Only the lines from the beginning of the data below through the line containing "pigesnį daiktą galime sulaukti[...]" belong in the response, each copied exactly.

Saved entries
== Segment start ==

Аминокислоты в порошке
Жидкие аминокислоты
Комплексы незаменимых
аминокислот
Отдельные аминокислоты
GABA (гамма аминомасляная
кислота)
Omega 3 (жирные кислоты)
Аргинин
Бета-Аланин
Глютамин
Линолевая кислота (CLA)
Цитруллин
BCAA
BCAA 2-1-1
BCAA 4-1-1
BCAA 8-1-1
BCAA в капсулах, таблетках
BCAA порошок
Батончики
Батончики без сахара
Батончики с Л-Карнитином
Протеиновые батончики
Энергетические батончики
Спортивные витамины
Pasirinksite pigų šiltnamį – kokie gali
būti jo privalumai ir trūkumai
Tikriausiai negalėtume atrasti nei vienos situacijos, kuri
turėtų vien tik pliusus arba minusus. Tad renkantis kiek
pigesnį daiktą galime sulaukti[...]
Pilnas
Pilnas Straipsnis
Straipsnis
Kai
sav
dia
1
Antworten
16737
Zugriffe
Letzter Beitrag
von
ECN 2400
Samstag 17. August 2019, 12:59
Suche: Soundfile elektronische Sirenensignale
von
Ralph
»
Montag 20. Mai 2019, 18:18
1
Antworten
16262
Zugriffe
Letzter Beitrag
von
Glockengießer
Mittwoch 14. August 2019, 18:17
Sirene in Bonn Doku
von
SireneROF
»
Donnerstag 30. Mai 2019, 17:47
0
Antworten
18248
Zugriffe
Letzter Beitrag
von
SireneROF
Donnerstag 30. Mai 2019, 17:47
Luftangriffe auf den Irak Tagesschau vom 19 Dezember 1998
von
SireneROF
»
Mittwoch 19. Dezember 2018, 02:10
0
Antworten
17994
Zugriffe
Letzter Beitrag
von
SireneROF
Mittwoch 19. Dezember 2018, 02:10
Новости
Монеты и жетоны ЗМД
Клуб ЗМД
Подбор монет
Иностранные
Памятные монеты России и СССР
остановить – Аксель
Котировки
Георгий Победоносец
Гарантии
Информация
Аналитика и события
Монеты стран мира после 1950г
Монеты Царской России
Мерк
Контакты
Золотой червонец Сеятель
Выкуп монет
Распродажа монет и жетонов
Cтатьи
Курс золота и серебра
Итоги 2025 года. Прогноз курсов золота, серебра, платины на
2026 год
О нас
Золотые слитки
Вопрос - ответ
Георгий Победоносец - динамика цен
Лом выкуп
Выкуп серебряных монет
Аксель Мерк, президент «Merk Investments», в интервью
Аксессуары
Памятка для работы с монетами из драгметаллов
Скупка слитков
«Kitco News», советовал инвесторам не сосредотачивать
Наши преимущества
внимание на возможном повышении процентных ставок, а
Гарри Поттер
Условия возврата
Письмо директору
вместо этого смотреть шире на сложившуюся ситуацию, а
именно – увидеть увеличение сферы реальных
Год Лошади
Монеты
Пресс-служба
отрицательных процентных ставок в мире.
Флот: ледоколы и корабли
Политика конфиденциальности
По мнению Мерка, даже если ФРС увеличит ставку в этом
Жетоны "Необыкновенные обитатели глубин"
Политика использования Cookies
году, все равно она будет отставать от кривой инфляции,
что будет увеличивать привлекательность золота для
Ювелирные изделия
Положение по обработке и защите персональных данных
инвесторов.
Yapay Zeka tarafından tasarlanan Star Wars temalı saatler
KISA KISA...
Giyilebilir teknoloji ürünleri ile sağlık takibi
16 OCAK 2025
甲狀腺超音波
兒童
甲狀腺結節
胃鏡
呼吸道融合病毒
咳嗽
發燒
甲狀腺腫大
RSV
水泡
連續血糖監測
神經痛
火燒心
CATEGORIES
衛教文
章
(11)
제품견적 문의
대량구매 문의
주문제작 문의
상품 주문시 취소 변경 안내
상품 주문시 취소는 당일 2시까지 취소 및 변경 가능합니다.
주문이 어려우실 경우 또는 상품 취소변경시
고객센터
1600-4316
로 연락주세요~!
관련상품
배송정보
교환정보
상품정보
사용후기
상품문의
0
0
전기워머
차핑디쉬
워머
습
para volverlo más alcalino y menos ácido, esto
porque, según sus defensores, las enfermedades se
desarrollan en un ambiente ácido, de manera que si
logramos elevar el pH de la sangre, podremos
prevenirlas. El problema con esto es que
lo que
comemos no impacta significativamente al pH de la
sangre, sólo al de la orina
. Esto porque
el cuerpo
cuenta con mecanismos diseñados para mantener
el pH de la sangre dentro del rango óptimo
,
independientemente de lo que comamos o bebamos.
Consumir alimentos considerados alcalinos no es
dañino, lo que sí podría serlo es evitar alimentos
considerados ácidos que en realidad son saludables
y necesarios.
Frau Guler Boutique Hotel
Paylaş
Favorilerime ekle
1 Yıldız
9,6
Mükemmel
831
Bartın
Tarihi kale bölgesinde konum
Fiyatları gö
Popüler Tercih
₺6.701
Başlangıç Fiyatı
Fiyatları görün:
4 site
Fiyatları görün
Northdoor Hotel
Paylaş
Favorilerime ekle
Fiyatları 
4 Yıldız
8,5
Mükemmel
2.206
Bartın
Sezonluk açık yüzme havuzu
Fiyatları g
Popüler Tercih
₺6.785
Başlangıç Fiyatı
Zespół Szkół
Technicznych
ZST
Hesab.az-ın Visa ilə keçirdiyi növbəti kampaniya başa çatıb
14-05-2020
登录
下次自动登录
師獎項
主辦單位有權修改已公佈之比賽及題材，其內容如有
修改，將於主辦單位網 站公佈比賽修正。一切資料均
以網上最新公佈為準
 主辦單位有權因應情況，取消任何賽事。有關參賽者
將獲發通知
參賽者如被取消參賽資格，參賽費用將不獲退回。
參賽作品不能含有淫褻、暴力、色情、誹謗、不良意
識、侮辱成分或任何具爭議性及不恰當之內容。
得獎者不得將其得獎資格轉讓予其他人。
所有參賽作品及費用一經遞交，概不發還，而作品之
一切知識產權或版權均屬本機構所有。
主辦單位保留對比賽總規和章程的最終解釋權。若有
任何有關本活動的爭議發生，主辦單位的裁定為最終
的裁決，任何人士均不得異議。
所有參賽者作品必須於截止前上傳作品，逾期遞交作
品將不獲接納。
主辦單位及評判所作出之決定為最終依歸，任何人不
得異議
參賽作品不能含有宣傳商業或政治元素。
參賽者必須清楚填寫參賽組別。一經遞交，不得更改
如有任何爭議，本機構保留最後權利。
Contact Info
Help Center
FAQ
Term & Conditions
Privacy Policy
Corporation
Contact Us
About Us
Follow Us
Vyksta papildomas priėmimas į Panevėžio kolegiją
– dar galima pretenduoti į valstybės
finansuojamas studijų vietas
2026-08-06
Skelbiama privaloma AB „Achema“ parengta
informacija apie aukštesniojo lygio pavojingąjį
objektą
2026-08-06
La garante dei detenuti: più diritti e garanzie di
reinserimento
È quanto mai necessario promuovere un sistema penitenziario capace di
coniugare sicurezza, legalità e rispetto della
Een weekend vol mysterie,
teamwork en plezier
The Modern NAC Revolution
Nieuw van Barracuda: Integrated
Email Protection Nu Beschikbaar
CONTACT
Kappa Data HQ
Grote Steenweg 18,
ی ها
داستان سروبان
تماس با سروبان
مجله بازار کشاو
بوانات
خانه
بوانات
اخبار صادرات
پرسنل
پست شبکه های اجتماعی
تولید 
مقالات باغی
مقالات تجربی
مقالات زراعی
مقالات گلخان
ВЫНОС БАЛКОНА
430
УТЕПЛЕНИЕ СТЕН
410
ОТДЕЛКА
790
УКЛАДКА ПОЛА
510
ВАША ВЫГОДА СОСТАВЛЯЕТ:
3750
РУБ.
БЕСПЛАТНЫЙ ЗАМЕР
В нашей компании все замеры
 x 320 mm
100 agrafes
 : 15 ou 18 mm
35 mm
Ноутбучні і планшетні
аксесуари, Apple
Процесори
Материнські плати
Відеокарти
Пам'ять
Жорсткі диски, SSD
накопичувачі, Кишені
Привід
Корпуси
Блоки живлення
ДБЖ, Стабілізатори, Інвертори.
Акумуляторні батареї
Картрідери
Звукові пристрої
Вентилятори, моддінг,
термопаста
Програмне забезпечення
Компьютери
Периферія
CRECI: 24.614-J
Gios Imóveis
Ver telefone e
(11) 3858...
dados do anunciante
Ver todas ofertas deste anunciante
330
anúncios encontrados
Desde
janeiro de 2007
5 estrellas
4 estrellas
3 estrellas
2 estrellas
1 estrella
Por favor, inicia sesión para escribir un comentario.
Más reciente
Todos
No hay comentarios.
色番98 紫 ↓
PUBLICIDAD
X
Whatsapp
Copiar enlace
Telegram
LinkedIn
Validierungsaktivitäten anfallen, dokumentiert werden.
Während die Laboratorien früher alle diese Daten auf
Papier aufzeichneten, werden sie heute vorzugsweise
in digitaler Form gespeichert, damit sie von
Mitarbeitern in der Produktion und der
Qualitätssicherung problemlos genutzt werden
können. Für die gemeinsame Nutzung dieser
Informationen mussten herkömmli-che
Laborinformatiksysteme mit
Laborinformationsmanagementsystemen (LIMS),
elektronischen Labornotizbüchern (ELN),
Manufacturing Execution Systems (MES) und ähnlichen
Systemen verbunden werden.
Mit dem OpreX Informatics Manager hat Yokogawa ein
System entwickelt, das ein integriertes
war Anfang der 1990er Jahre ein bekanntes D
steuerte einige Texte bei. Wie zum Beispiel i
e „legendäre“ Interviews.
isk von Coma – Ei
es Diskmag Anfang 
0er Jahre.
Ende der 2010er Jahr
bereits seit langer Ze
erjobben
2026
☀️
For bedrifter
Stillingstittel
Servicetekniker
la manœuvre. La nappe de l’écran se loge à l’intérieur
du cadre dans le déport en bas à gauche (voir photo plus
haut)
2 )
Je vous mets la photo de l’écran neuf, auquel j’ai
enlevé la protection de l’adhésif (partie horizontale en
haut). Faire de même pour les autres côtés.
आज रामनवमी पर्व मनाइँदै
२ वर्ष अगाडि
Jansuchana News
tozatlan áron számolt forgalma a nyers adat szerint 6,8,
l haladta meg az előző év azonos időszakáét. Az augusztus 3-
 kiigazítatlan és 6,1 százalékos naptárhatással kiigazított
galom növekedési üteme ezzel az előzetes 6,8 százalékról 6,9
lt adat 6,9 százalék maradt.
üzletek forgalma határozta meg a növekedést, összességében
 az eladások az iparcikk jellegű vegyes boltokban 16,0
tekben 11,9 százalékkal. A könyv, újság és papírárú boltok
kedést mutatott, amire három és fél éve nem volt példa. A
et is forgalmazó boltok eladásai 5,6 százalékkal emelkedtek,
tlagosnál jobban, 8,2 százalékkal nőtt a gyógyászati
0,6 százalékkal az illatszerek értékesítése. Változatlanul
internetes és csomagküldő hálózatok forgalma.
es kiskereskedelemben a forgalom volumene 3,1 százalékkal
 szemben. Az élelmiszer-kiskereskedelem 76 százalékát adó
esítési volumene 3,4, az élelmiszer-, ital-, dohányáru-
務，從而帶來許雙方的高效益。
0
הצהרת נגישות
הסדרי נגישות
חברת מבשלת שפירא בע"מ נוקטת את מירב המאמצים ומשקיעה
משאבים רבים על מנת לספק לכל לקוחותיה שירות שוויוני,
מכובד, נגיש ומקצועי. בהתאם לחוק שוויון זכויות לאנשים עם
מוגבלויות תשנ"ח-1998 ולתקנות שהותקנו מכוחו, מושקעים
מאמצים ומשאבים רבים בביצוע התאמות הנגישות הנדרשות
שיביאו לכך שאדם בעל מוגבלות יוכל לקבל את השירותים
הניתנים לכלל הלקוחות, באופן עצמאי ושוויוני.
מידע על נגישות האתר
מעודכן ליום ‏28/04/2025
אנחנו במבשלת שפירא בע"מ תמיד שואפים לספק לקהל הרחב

== Segment end ==

(RESPONSE BOX):
Аминокислоты в порошке
Жидкие аминокислоты
Комплексы незаменимых
аминокислот
Отдельные аминокислоты
GABA (гамма аминомасляная
кислота)
Omega 3 (жирные кислоты)
Аргинин
Бета-Аланин
Глютамин
Линолевая кислота (CLA)
Цитруллин
BCAA
BCAA 2-1-1
BCAA 4-1-1
BCAA 8-1-1
BCAA в капсулах, таблетках
BCAA порошок
Батончики
Батончики без сахара
Батончики с Л-Карнитином
Протеиновые батончики
Энергетические батончики
Спортивные витамины
Pasirinksite pigų šiltnamį – kokie gali
būti jo privalumai ir trūkumai
Tikriausiai negalėtume atrasti nei vienos situacijos, kuri
turėtų vien tik pliusus arba minusus. Tad renkantis kiek
pigesnį daiktą galime sulaukti[...]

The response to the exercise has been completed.